Salah satu dari mereka harus keluar agar ada tempat untuk penghuni baru. Perdebatan mereka mengungkap mereke berkumpul di rumah itu karena satu kesamaan, mereka korban kekerasan seksual brutal. Mereka semua telah mati dan berkumpul di satu tempat setelah kematian. Bisa jadi dalam pandangan tertentu rumah itu adalah akhirat.
Keluar rumah itu bermakna reinkarnasi. Jika film-film lain biasanya menggambarkan bagaimana meyakinkan dewa agar diizinkan reinkarnasi. Trauma mereka membuat mereka lebih ingin tinggal di rumah afterlife yang lebih membuat mereka merasa aman.
Ketukan pintu itu menandakan bahwa korban lain telah meninggal dan akan tinggal di rumah itu, seorang korban tewas kekerasan seksual yang brutal.

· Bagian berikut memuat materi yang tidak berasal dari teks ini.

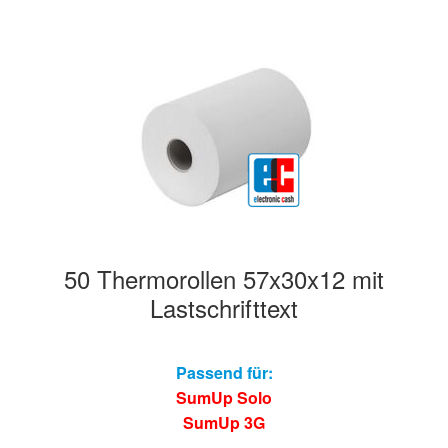
50 Thermorollen 57x30x12 mit
Lastschrifttext
Passend für:
SumUp Solo
SumUp 3G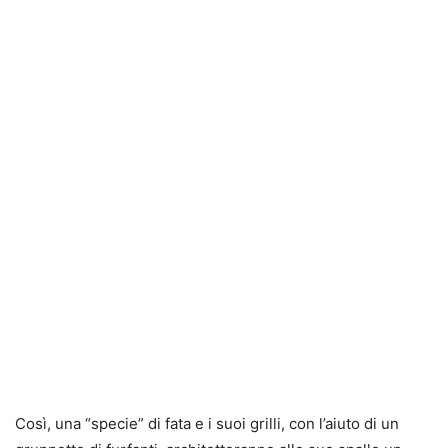
Così, una “specie” di fata e i suoi grilli, con l’aiuto di un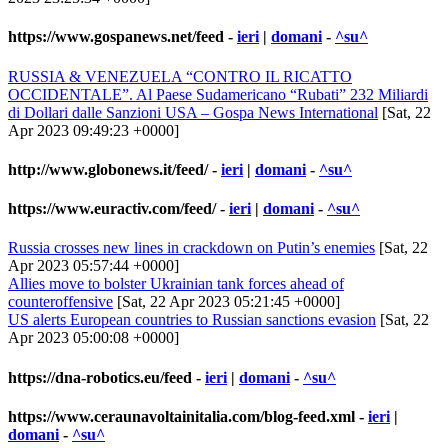
https://www.gospanews.net/feed
-
ieri
|
domani
-
^su^
RUSSIA & VENEZUELA “CONTRO IL RICATTO
OCCIDENTALE”. Al Paese Sudamericano “Rubati” 232 Miliardi
di Dollari dalle Sanzioni USA – Gospa News International
[Sat, 22
Apr 2023 09:49:23 +0000]
http://www.globonews.it/feed/
-
ieri
|
domani
-
^su^
https://www.euractiv.com/feed/
-
ieri
|
domani
-
^su^
Russia crosses new lines in crackdown on Putin’s enemies
[Sat, 22
Apr 2023 05:57:44 +0000]
Allies move to bolster Ukrainian tank forces ahead of
counteroffensive
[Sat, 22 Apr 2023 05:21:45 +0000]
US alerts European countries to Russian sanctions evasion
[Sat, 22
Apr 2023 05:00:08 +0000]
https://dna-robotics.eu/feed
-
ieri
|
domani
-
^su^
https://www.ceraunavoltainitalia.com/blog-feed.xml
-
ieri
|
domani
-
^su^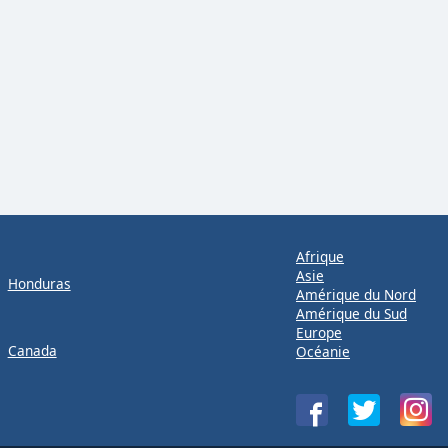
Afrique
Asie
Honduras
Amérique du Nord
Amérique du Sud
Europe
Canada
Océanie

Di sinilah pertengkaran semakin meruncing, sang mahasiswi mengusulkan bahwa rumah itu perlu menampung semua korban tanpa membuat yang lain keluar.
Arzu pun mengatakan yang terakhir masuk ia yang keluar atau tidak perlu ditambah lagi penghuni. Jyoti menjelaskan jumlah korban semakin banyak seiring frekuensi perkosaan yang terjadi.
Maya kesal, "siapa sih mereka bagi kita?", yang disahut langsung Neha " Lah, siapa juga kita bagi satu sama lain?"
"Ho'oh, lagian kita sudah kayak sarden kalengan aja di sini," timpal Arzu.
Bel kembali berbunyi yang membuat gusar penghuni rumah. Jyoti makin gelisah, apakah shelter publik perlu dibuka untuk melindungi para korban sedangkan mereka sendiri adalah korban.
Pertentangan kelas dimulai dan membuka kisah masing-masing, Neha warga kelas menengah yang sehari-hari berbahasa Inggris berdebat dengan 3 perempuan tua yang menjalani marital rape sejak usia 12 tahun. Mereka tidak pernah tahu sekolah.
Arzu kembali mengingatkan persoalan siapa yang harus tetap tinggal dan siapa yang pergi dari rumah itu agar penghuni baru dapat menempati rumah itu.
Sang mahasiswi mengusulkan "siapa yang masih punya ayah dan saudara laki-laki atau suami saja yang keluar."